- Directions for this task
If a line of the data below contains the string "Kolekce", copy it into your answer.

*** Source data ***

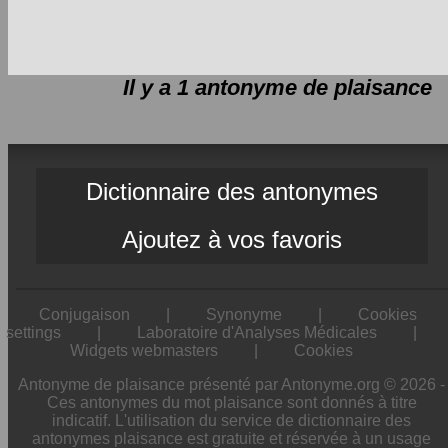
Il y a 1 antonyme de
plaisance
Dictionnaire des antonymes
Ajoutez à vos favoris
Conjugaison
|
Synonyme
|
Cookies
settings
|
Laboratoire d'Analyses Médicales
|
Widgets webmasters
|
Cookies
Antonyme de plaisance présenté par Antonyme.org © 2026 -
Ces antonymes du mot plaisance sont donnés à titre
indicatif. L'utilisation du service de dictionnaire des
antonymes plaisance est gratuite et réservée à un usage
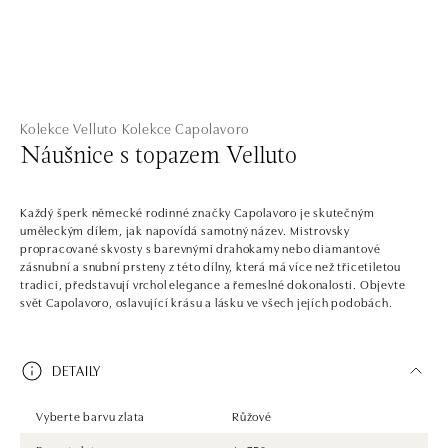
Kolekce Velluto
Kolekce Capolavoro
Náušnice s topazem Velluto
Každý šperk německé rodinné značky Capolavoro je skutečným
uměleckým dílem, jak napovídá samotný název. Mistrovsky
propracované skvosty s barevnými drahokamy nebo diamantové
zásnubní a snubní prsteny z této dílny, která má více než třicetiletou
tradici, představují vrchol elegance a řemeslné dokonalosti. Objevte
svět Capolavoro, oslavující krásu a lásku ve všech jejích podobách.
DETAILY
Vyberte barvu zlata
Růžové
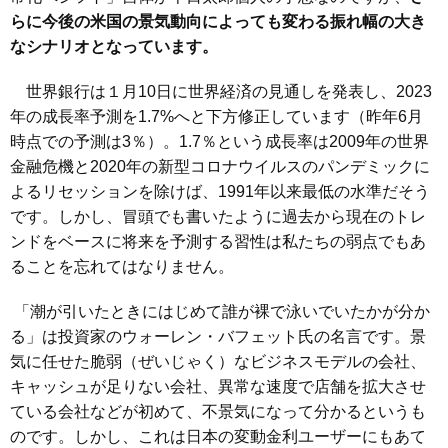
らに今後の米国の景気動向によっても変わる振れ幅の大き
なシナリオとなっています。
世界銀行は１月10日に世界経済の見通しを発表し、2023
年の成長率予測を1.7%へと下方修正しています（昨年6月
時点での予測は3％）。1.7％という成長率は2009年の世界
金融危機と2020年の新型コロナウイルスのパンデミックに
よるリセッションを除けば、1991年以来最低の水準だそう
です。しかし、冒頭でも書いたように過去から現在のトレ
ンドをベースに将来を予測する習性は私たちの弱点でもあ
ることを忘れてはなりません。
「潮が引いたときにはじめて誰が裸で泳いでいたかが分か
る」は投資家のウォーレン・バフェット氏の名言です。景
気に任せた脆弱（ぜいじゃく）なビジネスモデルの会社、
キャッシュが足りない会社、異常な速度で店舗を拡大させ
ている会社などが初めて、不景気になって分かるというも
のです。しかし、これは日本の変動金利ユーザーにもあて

*** End of Source data ***

- Finished exercise
Kolekce Velluto
Kolekce Capolavoro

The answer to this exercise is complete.